In the records below, find every line that contains "Meldinger" and list it.

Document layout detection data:
┄┄┄┄┄┄┄┄┄┄┄┄┄┄┄┄┄┄┄┄

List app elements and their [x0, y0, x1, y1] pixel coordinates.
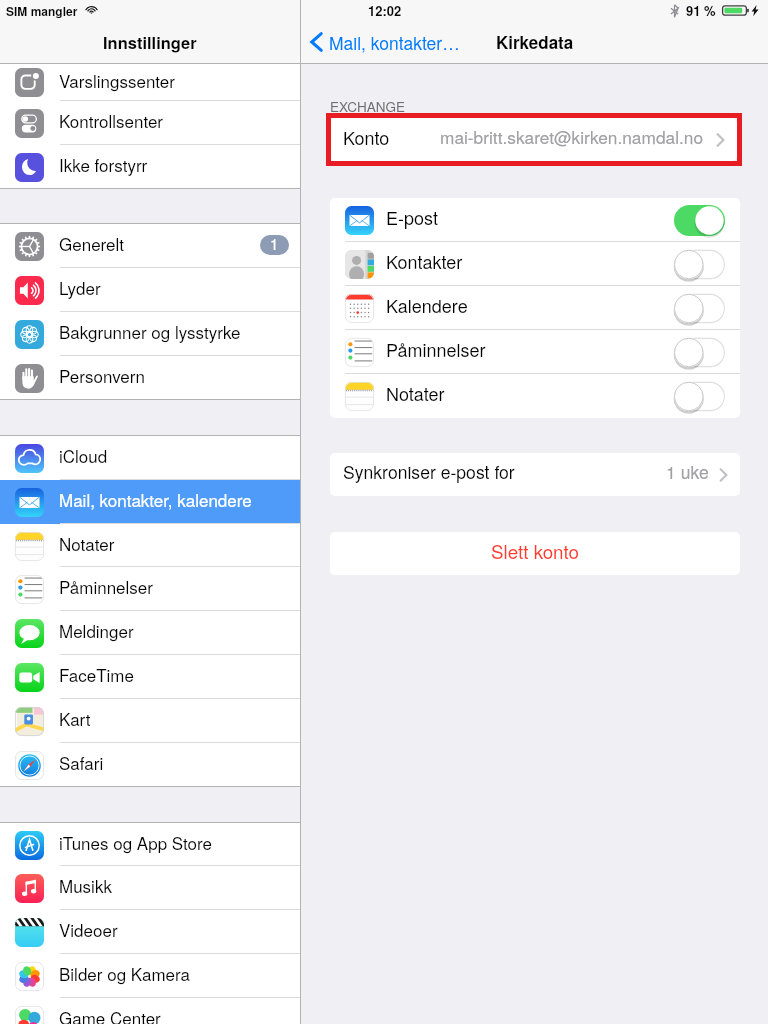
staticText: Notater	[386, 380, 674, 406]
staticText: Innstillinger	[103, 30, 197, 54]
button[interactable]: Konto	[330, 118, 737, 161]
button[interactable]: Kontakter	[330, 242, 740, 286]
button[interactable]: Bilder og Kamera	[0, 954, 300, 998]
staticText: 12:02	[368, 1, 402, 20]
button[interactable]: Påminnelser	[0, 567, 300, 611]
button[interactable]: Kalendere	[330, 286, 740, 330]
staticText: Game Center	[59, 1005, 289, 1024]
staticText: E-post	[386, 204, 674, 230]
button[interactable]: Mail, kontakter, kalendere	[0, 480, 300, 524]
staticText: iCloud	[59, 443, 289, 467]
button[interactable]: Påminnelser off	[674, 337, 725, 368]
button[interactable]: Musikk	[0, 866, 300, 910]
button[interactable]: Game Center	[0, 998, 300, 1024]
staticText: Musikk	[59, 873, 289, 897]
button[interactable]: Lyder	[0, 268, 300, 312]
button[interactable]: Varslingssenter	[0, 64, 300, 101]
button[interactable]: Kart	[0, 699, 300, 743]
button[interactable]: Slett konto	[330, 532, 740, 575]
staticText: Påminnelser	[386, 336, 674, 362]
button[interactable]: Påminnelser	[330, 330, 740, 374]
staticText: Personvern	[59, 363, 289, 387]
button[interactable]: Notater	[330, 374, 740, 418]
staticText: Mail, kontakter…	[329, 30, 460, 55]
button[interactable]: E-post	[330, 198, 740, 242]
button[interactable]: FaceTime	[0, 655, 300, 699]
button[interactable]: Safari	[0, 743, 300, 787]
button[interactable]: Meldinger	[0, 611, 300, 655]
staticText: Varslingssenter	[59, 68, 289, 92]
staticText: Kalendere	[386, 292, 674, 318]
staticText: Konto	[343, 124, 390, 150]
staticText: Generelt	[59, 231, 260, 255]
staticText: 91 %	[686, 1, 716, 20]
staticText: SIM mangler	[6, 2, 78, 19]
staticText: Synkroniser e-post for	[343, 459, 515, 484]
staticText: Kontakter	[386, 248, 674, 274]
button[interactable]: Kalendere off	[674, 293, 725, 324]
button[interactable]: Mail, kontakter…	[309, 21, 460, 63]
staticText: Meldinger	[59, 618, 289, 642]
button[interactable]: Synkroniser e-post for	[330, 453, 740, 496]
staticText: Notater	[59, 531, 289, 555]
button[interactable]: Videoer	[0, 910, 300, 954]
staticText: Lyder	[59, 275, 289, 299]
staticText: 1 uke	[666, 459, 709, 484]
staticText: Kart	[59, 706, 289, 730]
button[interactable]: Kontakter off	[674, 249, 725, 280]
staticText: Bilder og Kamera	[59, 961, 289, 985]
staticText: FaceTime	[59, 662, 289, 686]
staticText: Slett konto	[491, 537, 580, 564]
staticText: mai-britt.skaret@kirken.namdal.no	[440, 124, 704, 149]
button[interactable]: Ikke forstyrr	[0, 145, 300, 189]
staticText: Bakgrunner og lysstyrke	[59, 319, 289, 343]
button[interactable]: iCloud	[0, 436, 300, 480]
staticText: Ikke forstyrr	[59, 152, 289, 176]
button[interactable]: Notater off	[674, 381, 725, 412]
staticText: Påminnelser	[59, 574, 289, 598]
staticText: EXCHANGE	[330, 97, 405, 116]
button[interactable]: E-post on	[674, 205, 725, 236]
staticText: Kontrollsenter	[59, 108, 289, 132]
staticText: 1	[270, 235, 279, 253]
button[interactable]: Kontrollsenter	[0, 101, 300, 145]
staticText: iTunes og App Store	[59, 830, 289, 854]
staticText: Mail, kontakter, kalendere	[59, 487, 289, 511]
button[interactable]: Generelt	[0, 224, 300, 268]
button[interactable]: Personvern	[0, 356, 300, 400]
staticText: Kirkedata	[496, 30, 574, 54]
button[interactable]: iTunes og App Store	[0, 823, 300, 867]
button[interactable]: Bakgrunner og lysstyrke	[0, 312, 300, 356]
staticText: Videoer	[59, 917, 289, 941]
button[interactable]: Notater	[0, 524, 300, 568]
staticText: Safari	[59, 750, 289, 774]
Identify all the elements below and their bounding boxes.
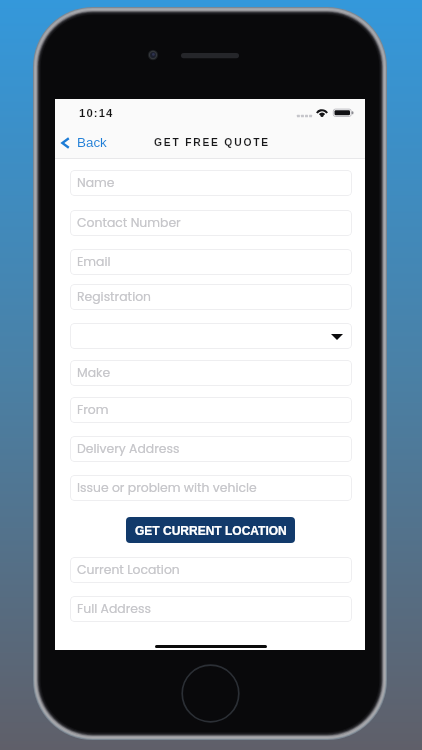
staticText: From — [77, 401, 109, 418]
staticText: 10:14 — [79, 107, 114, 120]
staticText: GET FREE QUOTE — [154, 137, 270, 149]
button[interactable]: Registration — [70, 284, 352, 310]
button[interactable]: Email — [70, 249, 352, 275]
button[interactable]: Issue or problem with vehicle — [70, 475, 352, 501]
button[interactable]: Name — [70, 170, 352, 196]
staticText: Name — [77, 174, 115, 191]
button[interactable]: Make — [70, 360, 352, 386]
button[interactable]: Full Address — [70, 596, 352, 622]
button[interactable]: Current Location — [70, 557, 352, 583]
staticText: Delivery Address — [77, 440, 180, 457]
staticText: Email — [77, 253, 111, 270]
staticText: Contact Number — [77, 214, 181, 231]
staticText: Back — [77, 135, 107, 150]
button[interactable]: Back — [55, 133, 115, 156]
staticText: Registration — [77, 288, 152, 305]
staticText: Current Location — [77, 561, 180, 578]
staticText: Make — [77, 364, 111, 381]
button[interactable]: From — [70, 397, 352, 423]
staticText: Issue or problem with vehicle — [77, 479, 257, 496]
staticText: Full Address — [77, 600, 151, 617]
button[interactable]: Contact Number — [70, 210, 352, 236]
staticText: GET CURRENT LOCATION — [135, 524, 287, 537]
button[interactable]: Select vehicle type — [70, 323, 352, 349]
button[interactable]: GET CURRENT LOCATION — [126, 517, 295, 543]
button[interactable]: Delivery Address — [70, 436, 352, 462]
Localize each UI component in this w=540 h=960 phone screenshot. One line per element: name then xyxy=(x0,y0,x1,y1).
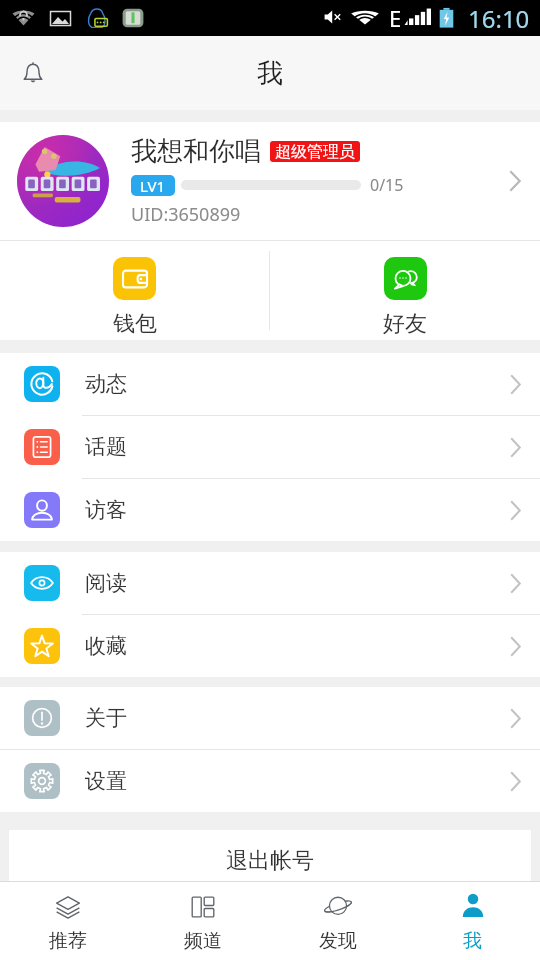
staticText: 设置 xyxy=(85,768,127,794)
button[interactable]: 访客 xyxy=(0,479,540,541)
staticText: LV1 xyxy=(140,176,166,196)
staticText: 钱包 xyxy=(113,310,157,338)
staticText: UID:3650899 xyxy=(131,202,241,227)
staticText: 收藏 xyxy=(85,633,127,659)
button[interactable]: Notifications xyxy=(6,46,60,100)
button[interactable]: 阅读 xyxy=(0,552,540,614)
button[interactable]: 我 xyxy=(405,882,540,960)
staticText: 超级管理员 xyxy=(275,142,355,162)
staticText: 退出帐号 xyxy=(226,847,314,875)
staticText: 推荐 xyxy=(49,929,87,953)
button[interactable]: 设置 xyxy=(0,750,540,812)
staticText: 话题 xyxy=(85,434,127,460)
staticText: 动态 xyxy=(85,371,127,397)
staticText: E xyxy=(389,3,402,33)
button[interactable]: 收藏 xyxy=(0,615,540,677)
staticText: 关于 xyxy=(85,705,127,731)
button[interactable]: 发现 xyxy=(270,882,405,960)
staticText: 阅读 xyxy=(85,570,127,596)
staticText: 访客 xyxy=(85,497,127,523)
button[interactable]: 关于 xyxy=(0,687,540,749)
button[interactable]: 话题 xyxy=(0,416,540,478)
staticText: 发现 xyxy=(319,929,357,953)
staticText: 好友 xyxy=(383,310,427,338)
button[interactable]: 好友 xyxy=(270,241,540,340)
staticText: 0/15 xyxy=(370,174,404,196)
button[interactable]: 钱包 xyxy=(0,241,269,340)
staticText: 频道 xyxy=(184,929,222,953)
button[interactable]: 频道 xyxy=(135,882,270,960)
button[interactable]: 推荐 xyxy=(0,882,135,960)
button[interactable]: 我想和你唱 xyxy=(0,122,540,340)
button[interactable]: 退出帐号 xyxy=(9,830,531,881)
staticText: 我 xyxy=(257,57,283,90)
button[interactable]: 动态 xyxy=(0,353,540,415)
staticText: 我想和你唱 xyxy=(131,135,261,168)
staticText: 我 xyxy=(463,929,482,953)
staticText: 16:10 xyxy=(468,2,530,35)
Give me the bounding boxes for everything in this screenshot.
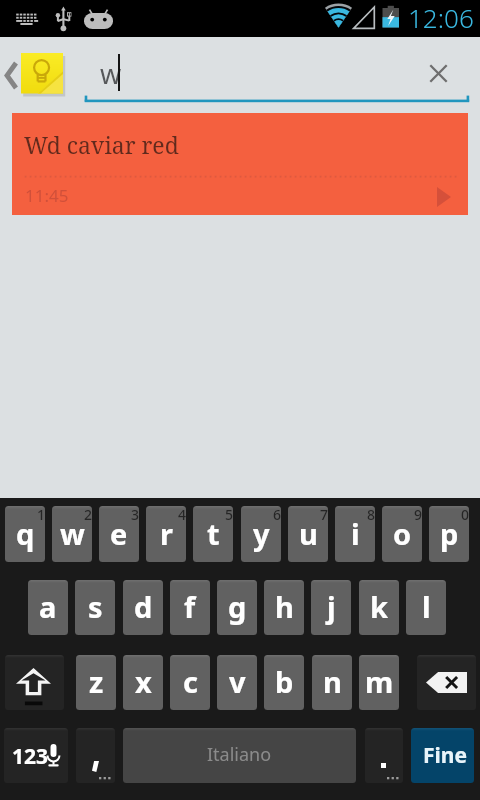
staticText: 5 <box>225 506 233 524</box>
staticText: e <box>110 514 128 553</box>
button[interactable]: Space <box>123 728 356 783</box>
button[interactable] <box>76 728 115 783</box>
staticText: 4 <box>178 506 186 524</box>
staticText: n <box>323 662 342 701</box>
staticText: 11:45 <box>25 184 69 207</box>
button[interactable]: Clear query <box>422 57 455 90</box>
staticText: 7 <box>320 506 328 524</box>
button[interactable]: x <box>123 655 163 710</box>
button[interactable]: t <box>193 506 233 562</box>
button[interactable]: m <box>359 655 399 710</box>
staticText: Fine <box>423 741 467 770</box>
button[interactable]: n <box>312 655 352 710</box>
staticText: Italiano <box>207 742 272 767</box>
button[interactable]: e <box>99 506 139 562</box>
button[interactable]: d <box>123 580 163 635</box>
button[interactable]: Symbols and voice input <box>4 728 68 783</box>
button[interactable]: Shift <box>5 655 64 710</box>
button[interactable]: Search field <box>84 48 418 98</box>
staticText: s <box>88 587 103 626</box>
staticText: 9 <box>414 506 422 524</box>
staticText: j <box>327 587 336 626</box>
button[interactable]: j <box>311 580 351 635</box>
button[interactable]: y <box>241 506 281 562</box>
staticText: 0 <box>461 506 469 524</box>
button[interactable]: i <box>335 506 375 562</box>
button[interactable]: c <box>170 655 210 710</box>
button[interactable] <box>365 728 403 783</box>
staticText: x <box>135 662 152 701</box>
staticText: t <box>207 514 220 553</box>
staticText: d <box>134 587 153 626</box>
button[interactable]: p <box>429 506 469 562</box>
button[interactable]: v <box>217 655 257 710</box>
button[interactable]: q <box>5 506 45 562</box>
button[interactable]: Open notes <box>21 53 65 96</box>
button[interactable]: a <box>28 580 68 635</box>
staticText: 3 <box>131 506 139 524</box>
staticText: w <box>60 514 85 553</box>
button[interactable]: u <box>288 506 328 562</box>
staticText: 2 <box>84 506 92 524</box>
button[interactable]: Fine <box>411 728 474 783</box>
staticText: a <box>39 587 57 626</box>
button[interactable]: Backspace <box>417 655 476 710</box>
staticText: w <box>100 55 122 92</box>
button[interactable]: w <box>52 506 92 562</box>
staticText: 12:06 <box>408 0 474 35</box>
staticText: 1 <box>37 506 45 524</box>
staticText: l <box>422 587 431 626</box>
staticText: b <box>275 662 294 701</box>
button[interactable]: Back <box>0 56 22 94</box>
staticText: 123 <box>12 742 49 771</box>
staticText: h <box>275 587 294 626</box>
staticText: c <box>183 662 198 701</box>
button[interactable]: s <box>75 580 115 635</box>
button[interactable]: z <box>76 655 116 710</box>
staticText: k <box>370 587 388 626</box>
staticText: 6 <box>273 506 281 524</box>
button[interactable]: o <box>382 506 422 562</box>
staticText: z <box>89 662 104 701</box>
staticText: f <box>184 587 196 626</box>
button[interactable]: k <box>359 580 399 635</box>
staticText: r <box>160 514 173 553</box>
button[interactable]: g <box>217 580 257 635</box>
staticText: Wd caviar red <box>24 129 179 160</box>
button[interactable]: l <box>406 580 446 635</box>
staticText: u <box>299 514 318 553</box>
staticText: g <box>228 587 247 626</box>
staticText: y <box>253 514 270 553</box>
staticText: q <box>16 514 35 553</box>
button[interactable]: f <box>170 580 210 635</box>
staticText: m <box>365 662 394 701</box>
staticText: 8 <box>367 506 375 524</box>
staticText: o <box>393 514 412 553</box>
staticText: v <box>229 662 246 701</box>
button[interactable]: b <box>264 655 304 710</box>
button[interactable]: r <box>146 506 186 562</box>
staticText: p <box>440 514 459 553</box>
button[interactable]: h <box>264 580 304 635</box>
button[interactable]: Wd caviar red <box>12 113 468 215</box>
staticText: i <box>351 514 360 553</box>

┄┄┄┄┄┄┄┄┄┄┄┄┄┄┄┄┄┄┄┄

Exercise response »
button[interactable]: Meldinger	[0, 611, 300, 655]
staticText: Meldinger	[59, 618, 289, 642]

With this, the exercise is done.